The cardiograph is a staple medical device within health organizations. Better known as an EKG or ECG, this common diagnostic tool is used to detect heart defects or monitor cardiac conditions during and after a health event.
Whether used with remote monitors during stress tests or electrodes tethered to a bed- or chair-bound patient, it’s important that displays on these devices be easily read from any angle, and that all accessories and any paper readings be properly contained. That’s why GCX works with ECG manufacturers to ensure the workstations supporting these devices and accessories provide optimal workflows.
ECG manufacturers typically deliberate the electronic workflow of the device to avoid any disruption in transmissions. But assessing physical workflows is equally important, especially in critical care environments.
Some of the main considerations that GCX utilizes when developing ECG/EKG mounting solutions are:
Mobility: Will the cardiograph be used constantly and moved throughout the hospital in the course of a shift, or is it used intermittently within one department? How easily does the cart holding the device move over different flooring and around other equipment or furniture in the room? What type of casters work best to facilitate quickly moving the workstation down a hallway? Or to make small positional adjustments in a tight area? Are there easily accessible handles to make maneuverability even easier?
User interface: It’s important that users be able to easily and ergonomically interact with the ECG machine and auxiliary devices. This means ensuring a mount allows a technician or physician to easily view screens and paper readouts from either a sitting or standing position. We’ve noticed that more healthcare providers now lean towards tablets and other touch-based form factors; does your medical manufacturing partner provide enclosures for these smaller screens?
Storage: Related to the mobility requirements of the cart, does a user need to store a full day’s worth of supplies on the cart, possibly including electrodes, wipes, gloves, spare batteries and paper? How frequently are these various supplies accessed and what’s the best way to store them? Do ancillary devices such as barcode scanners, card readers, or suction systems need to be mounted?
Cable and lead management: How will the main AC power cord be managed when not in use? ECG devices also require long patient leads and often a module positioned close to the patient’s body to accurately record cardio activity. Especially when used for stress tests involving a treadmill, stationary bike or other exercise equipment, it’s important that these leads and modules be in close proximity to work as intended without intrusions or disruptions, but then be properly stored between exams.

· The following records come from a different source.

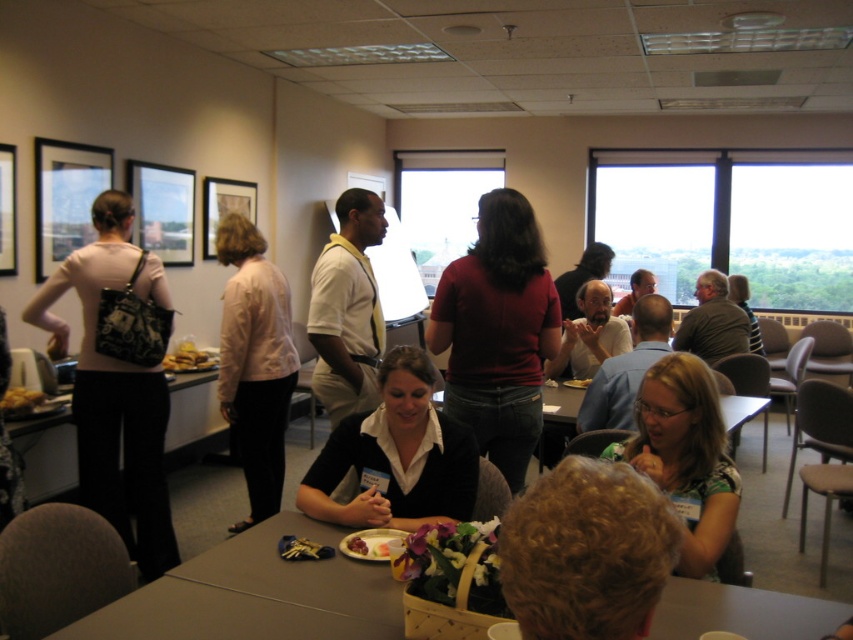 Question: Is light pink fabric shirt at center smaller than smooth white plate at center?

Choices:
 (A) yes
 (B) no

Answer: (B)

Question: Which object appears farthest from the camera in this image?

Choices:
 (A) smooth wooden table at center
 (B) matte black shirt at center

Answer: (B)

Question: Which of the following is the farthest from the observer?

Choices:
 (A) (20, 394)
 (B) (498, 371)
 (C) (169, 362)

Answer: (C)

Question: Which object is farther from the camera taking this photo?

Choices:
 (A) smooth wooden table at center
 (B) matte green shirt at center

Answer: (B)

Question: Observing the image, what is the correct spatial positioning of matte black shirt at center in reference to matte green shirt at center?

Choices:
 (A) left
 (B) right

Answer: (A)

Question: Can you confirm if matte black purse at left is thinner than smooth wooden table at center?

Choices:
 (A) no
 (B) yes

Answer: (A) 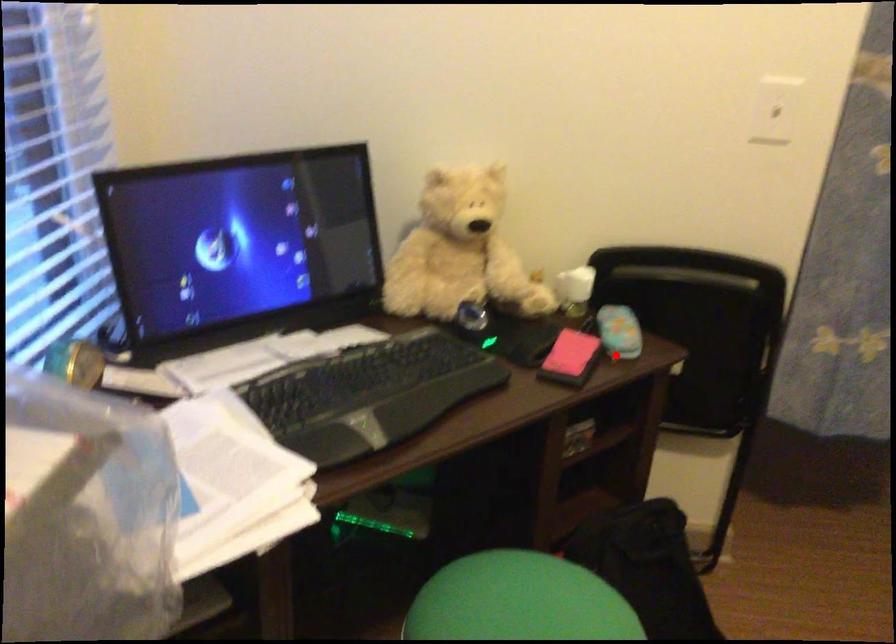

Paper tray management: How is a paper tray configured to collect paper? Technicians will frequently make notes on the readout, so the paper cannot be left to spill off the side onto the floor. Managing these needs is essential to clinician productivity and a positive user experience.
Infection control: Does the ECG workstation use medical-grade materials that meet strong sanitation protocols? Is it designed to allow for easy cleaning of all parts, particularly bins that could harbor germs? Infection control is important. Not only can it be costly under new value-based insurance plans, but more importantly it poses real risk to patients. Having cleanable surfaces that prevent the spread of germs is of utmost importance, especially when in some use cases an ECG/EKG cart may see upwards of 20 patients per day.
ECG technology is moving from long patient leads to wireless connections, and from paper printouts to electronic recordkeeping. Device aesthetics are generally moving toward simple shapes and clean lines, and a cooler color palette. The contemporary design aesthetic quietly communicates professionalism to patients, and signals that the hospital is applying modern technology.
Device manufacturers who collaborate with us gain valuable engineering expertise from our almost 50 years in this business. We have a broad set of skills, materials and tools to draw from. One recent collaboration for the GE Mac VU resting ECG workstation led to a body made entirely of injection-molded hard plastic. This was an unconventional and innovative approach for an ECG machine, but we had the engineering and manufacturing expertise to make it happen, and much more quickly than vendors with limited range or provisions.
Another big benefit of working with GCX is the speed with which you can bring an ECG product to market—in just a few months in many cases. We are experts at ergonomics and clinical workflows and have a robust set of pre-engineered standard components, so that we can provide high quality and cost-effective finished products with minimal tooling.